Abstract
The work describes a series of techniques designed to obtain regression models resistant to multicollinearity and having some other features needed for meaningful results. These models include enhanced ridge-regressions with several regularization parameters, regressions by data segments and by levels of the dependent variable, latent class models, unitary response, models, orthogonal and equidistant regressions, minimization in Lp-metric, and other criteria and models. All the approaches have been practically implemented in various projects and found useful for decision making in economics, management, marketing research, and other fields requiring data modeling and analysis.
Introduction
Besides classical and modern methods of regression modeling described in recent literature (for example, Young, 2017; Demidenko, 2020; Irizarry, 2020), there are plenty of techniques developed for solving various special problems. In continuation to the previous review on co-operative game theory in regression modeling (Lipovetsky, 2021), the current inspection presents works on building models by different criteria and having different properties. This consideration includes enhanced ridge regressions with several regularization parameters helping to diminish distorting impact of multicollinear regressors on their parameters in the model, regressions by data segments and by levels of the dependent variable, latent class regressions, models for unitary constant response, orthogonal and equidistant regression models, minimization of deviations in different metrics and in generalized power Lp-metric, and many other criteria and models. The described approaches have been checked and practically implemented in various research projects in economics, management, marketing research, and they can be as well helpful in other fields requiring data modeling and analysis.
Ridge-kind regularizations in regression
The ridge-regression was originated by Hoerl and Kennard (1970, 2000) for building a model resistant to multicollinearity, and it was modified in various works among which the most popular are LASSO, Elastic nets, and Shapley value regression as well. In development of the classical ridge regression, the work (Lipovetsky & Conklin, 2005a) suggested to regularize the model not only by the minimum norm of its parameters but also by the deviations from orthogonality between the regressors and residual errors, and deviations from three other desired properties of the solution. This objective produces a generalization of the ridge regression to two-parameter model which is not prone to multicollinearity and always outperforms a regular one-parameter ridge by the better quality of fit. The further works (Lipovetsky, 2006, 2009, 2010, 2018) studied the characteristics of quality for the two-parameter ridge regression and extended it to a family of several enhanced ridge models, with even better characteristics of fit and other valuable statistical features. Application of the ridge regression to the known in marketing research problem of survey sample balancing with maximum effective base was considered in (Lipovetsky, 2007a).

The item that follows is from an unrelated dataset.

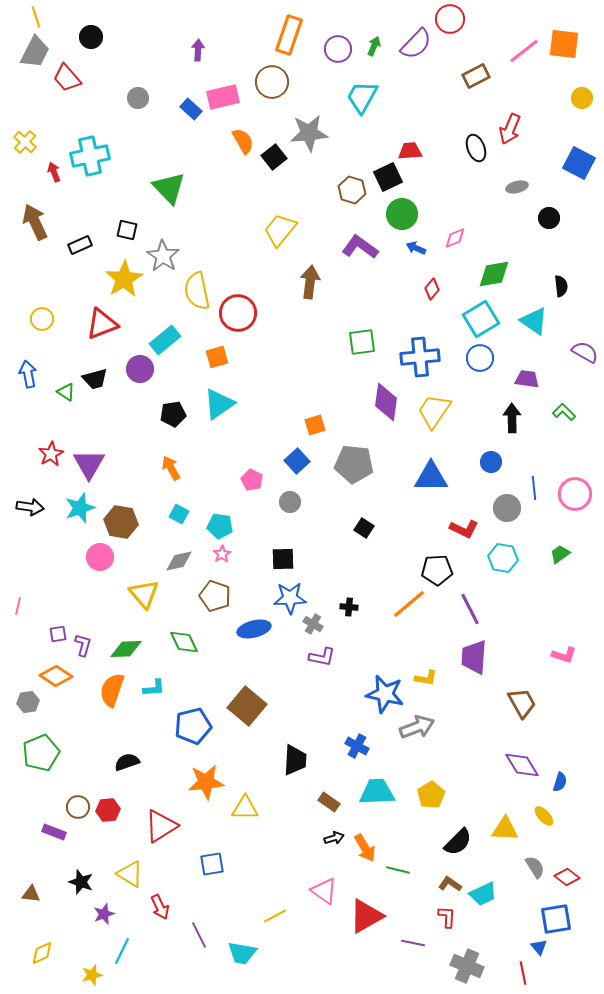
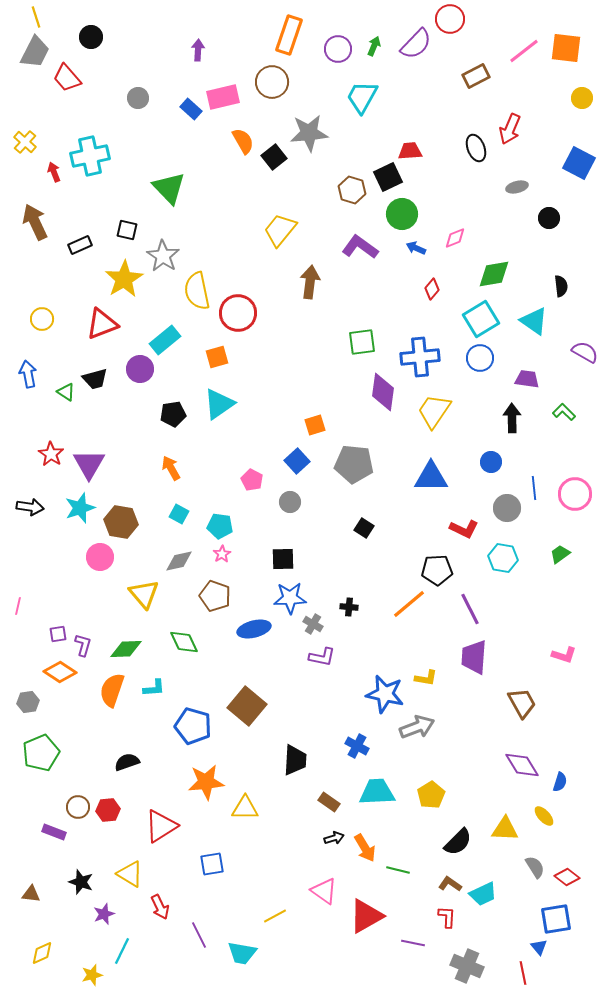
orange square at (564, 44): moved 2 px right, 4 px down
purple diamond at (386, 402): moved 3 px left, 10 px up
red star at (51, 454): rotated 10 degrees counterclockwise
orange diamond at (56, 676): moved 4 px right, 4 px up
blue pentagon at (193, 726): rotated 30 degrees clockwise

Some other regularization methods have been developed in (Lipovetsky & Conklin, 2001a, 2003a, b). Comparison of several regularization techniques based on the orthonormal decomposition of the data matrix was performed in (Lipovetsky & Conklin, 2014) where it was shown that these approaches are useful in practical regression modeling especially for big data.
Other criteria and models
Representation of the ordinary least squares (OLS) solution for the multiple linear regression via weighted mean of partial slopes, regression models by data segments via discriminant analysis (DA), and latent class regressions in the iteratively reweighted least squares (IRLS) approach have been described in (Lipovetsky & Conklin, 2001b, 2005b,c). Unitary response regression models, and regression split by levels of the dependent variable have been considered in the works (Lipovetsky, 2007b, 2012).
Criteria of shortest distance from the observations to the theoretical surface, used in cases of errors by all variables, had been studied in the works on orthogonal regression in special metrics and in implicit function forms (Lipovetsky, 1975, 1976, 1979). Other criteria, such as the equidistant deviations, and optimization by the generalized power Lp-metric for deviations in regression are presented in (Lipovetsky, 2007c, d).
Determining theoretical form of the relation between variables by dimensional consideration (Lipovetsky, 1987), and based on it building of the constant elasticity substitution (CES) mixed with the generalized Box-Cox (GBC) function had been used for studies on the globally concave, monotone and flexible cost functions of electricity consumption (Tishler & Lipovetsky, 1997, 2000).
The questions of prediction have been considered in (Lipovetsky & Conklin, 2014), where particularly it was demonstrated why the predicted dependent variable and the coefficient of multiple determination in the OLS regression do not depend on the degree ill-conditioning of correlation matrix. In forecasting for a new set of the predictors correlated in any real data, the work (Lipovetsky, 2017) shows how to adjust the new values of the predictors taking into account their own structure of correlations. Comparison of the regression modeling and prediction by the individual observations versus their frequency have been studied in (Lipovetsky, 2019) where it is explained why a model built by a dataset could have a low quality of fit and poor predictions of individual observations, while using the frequencies of possible combinations of the predictors and the outcome yields the model with the same parameters but of a high quality of fit and precise predictions.
Conclusions
The listed techniques of modeling are useful for solving various specific regression problems and finding meaningful and interpretable results necessary to data scientists, managers, and decision makers in actual applications of statistical models in various fields.